◆ Try it ◆
Each record should be written out exactly as it stands.

◆ Supplied information ◆
*** Block opens ***

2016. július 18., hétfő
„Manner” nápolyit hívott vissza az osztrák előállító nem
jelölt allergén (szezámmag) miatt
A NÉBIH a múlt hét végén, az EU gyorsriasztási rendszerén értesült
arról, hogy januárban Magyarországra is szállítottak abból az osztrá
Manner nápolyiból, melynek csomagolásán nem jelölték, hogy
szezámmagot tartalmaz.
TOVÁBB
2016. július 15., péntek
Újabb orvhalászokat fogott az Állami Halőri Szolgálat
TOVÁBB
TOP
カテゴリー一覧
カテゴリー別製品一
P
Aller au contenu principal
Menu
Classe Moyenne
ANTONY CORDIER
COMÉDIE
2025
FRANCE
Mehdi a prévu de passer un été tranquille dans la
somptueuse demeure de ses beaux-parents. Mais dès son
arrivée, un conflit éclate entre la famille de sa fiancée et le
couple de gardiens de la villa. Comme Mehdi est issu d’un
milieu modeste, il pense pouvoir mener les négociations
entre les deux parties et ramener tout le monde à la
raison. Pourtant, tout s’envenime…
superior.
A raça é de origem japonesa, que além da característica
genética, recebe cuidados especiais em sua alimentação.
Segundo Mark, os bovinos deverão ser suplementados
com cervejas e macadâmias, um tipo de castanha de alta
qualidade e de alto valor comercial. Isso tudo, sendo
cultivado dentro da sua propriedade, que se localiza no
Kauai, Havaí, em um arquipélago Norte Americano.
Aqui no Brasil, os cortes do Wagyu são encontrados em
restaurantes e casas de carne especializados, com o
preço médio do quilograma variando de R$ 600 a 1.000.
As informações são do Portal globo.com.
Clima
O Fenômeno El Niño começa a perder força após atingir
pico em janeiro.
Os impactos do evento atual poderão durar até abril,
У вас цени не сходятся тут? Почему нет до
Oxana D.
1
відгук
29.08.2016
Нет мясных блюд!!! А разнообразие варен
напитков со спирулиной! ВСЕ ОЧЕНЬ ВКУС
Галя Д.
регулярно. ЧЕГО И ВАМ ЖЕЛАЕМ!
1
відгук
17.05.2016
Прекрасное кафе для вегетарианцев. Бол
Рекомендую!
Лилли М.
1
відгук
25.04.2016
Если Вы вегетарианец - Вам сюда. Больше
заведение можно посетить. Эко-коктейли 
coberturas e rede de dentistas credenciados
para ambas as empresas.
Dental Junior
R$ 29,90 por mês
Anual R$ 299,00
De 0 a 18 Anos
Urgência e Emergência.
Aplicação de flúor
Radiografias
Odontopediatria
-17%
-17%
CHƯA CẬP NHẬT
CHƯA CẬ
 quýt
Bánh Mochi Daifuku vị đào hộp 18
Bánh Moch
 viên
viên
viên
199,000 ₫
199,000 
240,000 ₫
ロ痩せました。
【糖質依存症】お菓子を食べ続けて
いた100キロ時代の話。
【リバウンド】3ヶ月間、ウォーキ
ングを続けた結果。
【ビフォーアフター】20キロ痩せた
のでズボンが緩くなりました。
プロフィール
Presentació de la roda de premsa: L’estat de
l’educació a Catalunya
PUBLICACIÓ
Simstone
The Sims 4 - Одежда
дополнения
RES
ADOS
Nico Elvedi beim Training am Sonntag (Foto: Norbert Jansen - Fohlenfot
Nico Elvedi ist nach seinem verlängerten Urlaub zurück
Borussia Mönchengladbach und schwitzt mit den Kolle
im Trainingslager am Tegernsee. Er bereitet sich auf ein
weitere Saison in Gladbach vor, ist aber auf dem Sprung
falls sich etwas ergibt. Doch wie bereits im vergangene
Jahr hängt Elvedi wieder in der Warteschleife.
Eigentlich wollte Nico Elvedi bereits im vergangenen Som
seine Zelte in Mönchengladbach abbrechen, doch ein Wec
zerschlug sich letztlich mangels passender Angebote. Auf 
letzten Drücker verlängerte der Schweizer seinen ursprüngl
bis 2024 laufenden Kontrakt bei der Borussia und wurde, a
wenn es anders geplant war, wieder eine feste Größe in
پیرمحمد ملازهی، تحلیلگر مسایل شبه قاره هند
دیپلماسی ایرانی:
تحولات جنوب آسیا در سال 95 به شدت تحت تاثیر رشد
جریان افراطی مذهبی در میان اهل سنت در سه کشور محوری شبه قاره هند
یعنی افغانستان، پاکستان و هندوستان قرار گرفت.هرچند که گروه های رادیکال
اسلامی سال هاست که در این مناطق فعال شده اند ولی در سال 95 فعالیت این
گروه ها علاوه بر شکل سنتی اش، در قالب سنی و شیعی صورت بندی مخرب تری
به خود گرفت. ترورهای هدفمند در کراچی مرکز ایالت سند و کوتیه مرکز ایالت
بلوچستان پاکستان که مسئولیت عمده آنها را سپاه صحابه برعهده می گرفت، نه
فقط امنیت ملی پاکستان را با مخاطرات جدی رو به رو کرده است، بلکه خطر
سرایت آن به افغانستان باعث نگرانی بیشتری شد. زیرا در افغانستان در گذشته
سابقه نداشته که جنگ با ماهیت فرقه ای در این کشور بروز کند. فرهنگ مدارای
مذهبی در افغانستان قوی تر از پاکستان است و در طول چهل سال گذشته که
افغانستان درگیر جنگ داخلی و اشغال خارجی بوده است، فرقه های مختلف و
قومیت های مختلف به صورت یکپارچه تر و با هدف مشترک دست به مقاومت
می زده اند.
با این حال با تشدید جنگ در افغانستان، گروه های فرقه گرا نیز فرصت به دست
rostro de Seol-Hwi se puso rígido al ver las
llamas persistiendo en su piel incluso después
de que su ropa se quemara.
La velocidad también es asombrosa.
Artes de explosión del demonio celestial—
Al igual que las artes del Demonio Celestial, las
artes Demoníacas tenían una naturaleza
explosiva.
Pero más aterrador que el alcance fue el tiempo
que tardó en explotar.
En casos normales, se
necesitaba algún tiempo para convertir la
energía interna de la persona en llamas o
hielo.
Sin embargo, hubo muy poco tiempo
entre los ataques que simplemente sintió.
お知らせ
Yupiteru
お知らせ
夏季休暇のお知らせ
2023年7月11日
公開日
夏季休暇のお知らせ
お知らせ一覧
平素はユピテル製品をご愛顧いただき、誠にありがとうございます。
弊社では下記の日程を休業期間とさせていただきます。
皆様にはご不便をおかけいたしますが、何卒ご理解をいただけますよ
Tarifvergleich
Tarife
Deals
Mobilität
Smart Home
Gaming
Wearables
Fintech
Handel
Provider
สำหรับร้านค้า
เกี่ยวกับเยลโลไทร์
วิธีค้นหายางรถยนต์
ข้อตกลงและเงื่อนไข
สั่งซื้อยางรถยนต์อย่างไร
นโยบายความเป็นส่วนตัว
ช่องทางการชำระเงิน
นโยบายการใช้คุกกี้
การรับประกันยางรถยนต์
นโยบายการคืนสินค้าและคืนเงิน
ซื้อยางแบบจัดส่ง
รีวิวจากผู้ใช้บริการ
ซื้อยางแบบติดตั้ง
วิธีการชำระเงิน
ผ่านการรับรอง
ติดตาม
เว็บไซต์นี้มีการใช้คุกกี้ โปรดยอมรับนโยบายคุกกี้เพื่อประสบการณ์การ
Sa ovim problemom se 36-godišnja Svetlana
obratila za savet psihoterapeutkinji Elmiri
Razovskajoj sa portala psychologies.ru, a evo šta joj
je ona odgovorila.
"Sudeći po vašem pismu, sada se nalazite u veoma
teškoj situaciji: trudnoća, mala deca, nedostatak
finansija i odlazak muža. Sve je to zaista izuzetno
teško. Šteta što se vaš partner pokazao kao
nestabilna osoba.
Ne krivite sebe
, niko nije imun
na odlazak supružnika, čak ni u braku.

*** Block closes ***

◆ Written answer ◆
2016. július 18., hétfő
„Manner” nápolyit hívott vissza az osztrák előállító nem
jelölt allergén (szezámmag) miatt
A NÉBIH a múlt hét végén, az EU gyorsriasztási rendszerén értesült
arról, hogy januárban Magyarországra is szállítottak abból az osztrá
Manner nápolyiból, melynek csomagolásán nem jelölték, hogy
szezámmagot tartalmaz.
TOVÁBB
2016. július 15., péntek
Újabb orvhalászokat fogott az Állami Halőri Szolgálat
TOVÁBB
TOP
カテゴリー一覧
カテゴリー別製品一
P
Aller au contenu principal
Menu
Classe Moyenne
ANTONY CORDIER
COMÉDIE
2025
FRANCE
Mehdi a prévu de passer un été tranquille dans la
somptueuse demeure de ses beaux-parents. Mais dès son
arrivée, un conflit éclate entre la famille de sa fiancée et le
couple de gardiens de la villa. Comme Mehdi est issu d’un
milieu modeste, il pense pouvoir mener les négociations
entre les deux parties et ramener tout le monde à la
raison. Pourtant, tout s’envenime…
superior.
A raça é de origem japonesa, que além da característica
genética, recebe cuidados especiais em sua alimentação.
Segundo Mark, os bovinos deverão ser suplementados
com cervejas e macadâmias, um tipo de castanha de alta
qualidade e de alto valor comercial. Isso tudo, sendo
cultivado dentro da sua propriedade, que se localiza no
Kauai, Havaí, em um arquipélago Norte Americano.
Aqui no Brasil, os cortes do Wagyu são encontrados em
restaurantes e casas de carne especializados, com o
preço médio do quilograma variando de R$ 600 a 1.000.
As informações são do Portal globo.com.
Clima
O Fenômeno El Niño começa a perder força após atingir
pico em janeiro.
Os impactos do evento atual poderão durar até abril,
У вас цени не сходятся тут? Почему нет до
Oxana D.
1
відгук
29.08.2016
Нет мясных блюд!!! А разнообразие варен
напитков со спирулиной! ВСЕ ОЧЕНЬ ВКУС
Галя Д.
регулярно. ЧЕГО И ВАМ ЖЕЛАЕМ!
1
відгук
17.05.2016
Прекрасное кафе для вегетарианцев. Бол
Рекомендую!
Лилли М.
1
відгук
25.04.2016
Если Вы вегетарианец - Вам сюда. Больше
заведение можно посетить. Эко-коктейли 
coberturas e rede de dentistas credenciados
para ambas as empresas.
Dental Junior
R$ 29,90 por mês
Anual R$ 299,00
De 0 a 18 Anos
Urgência e Emergência.
Aplicação de flúor
Radiografias
Odontopediatria
-17%
-17%
CHƯA CẬP NHẬT
CHƯA CẬ
 quýt
Bánh Mochi Daifuku vị đào hộp 18
Bánh Moch
 viên
viên
viên
199,000 ₫
199,000 
240,000 ₫
ロ痩せました。
【糖質依存症】お菓子を食べ続けて
いた100キロ時代の話。
【リバウンド】3ヶ月間、ウォーキ
ングを続けた結果。
【ビフォーアフター】20キロ痩せた
のでズボンが緩くなりました。
プロフィール
Presentació de la roda de premsa: L’estat de
l’educació a Catalunya
PUBLICACIÓ
Simstone
The Sims 4 - Одежда
дополнения
RES
ADOS
Nico Elvedi beim Training am Sonntag (Foto: Norbert Jansen - Fohlenfot
Nico Elvedi ist nach seinem verlängerten Urlaub zurück
Borussia Mönchengladbach und schwitzt mit den Kolle
im Trainingslager am Tegernsee. Er bereitet sich auf ein
weitere Saison in Gladbach vor, ist aber auf dem Sprung
falls sich etwas ergibt. Doch wie bereits im vergangene
Jahr hängt Elvedi wieder in der Warteschleife.
Eigentlich wollte Nico Elvedi bereits im vergangenen Som
seine Zelte in Mönchengladbach abbrechen, doch ein Wec
zerschlug sich letztlich mangels passender Angebote. Auf 
letzten Drücker verlängerte der Schweizer seinen ursprüngl
bis 2024 laufenden Kontrakt bei der Borussia und wurde, a
wenn es anders geplant war, wieder eine feste Größe in
پیرمحمد ملازهی، تحلیلگر مسایل شبه قاره هند
دیپلماسی ایرانی:
تحولات جنوب آسیا در سال 95 به شدت تحت تاثیر رشد
جریان افراطی مذهبی در میان اهل سنت در سه کشور محوری شبه قاره هند
یعنی افغانستان، پاکستان و هندوستان قرار گرفت.هرچند که گروه های رادیکال
اسلامی سال هاست که در این مناطق فعال شده اند ولی در سال 95 فعالیت این
گروه ها علاوه بر شکل سنتی اش، در قالب سنی و شیعی صورت بندی مخرب تری
به خود گرفت. ترورهای هدفمند در کراچی مرکز ایالت سند و کوتیه مرکز ایالت
بلوچستان پاکستان که مسئولیت عمده آنها را سپاه صحابه برعهده می گرفت، نه
فقط امنیت ملی پاکستان را با مخاطرات جدی رو به رو کرده است، بلکه خطر
سرایت آن به افغانستان باعث نگرانی بیشتری شد. زیرا در افغانستان در گذشته
سابقه نداشته که جنگ با ماهیت فرقه ای در این کشور بروز کند. فرهنگ مدارای
مذهبی در افغانستان قوی تر از پاکستان است و در طول چهل سال گذشته که
افغانستان درگیر جنگ داخلی و اشغال خارجی بوده است، فرقه های مختلف و
قومیت های مختلف به صورت یکپارچه تر و با هدف مشترک دست به مقاومت
می زده اند.
با این حال با تشدید جنگ در افغانستان، گروه های فرقه گرا نیز فرصت به دست
rostro de Seol-Hwi se puso rígido al ver las
llamas persistiendo en su piel incluso después
de que su ropa se quemara.
La velocidad también es asombrosa.
Artes de explosión del demonio celestial—
Al igual que las artes del Demonio Celestial, las
artes Demoníacas tenían una naturaleza
explosiva.
Pero más aterrador que el alcance fue el tiempo
que tardó en explotar.
En casos normales, se
necesitaba algún tiempo para convertir la
energía interna de la persona en llamas o
hielo.
Sin embargo, hubo muy poco tiempo
entre los ataques que simplemente sintió.
お知らせ
Yupiteru
お知らせ
夏季休暇のお知らせ
2023年7月11日
公開日
夏季休暇のお知らせ
お知らせ一覧
平素はユピテル製品をご愛顧いただき、誠にありがとうございます。
弊社では下記の日程を休業期間とさせていただきます。
皆様にはご不便をおかけいたしますが、何卒ご理解をいただけますよ
Tarifvergleich
Tarife
Deals
Mobilität
Smart Home
Gaming
Wearables
Fintech
Handel
Provider
สำหรับร้านค้า
เกี่ยวกับเยลโลไทร์
วิธีค้นหายางรถยนต์
ข้อตกลงและเงื่อนไข
สั่งซื้อยางรถยนต์อย่างไร
นโยบายความเป็นส่วนตัว
ช่องทางการชำระเงิน
นโยบายการใช้คุกกี้
การรับประกันยางรถยนต์
นโยบายการคืนสินค้าและคืนเงิน
ซื้อยางแบบจัดส่ง
รีวิวจากผู้ใช้บริการ
ซื้อยางแบบติดตั้ง
วิธีการชำระเงิน
ผ่านการรับรอง
ติดตาม
เว็บไซต์นี้มีการใช้คุกกี้ โปรดยอมรับนโยบายคุกกี้เพื่อประสบการณ์การ
Sa ovim problemom se 36-godišnja Svetlana
obratila za savet psihoterapeutkinji Elmiri
Razovskajoj sa portala psychologies.ru, a evo šta joj
je ona odgovorila.
"Sudeći po vašem pismu, sada se nalazite u veoma
teškoj situaciji: trudnoća, mala deca, nedostatak
finansija i odlazak muža. Sve je to zaista izuzetno
teško. Šteta što se vaš partner pokazao kao
nestabilna osoba.
Ne krivite sebe
, niko nije imun
na odlazak supružnika, čak ni u braku.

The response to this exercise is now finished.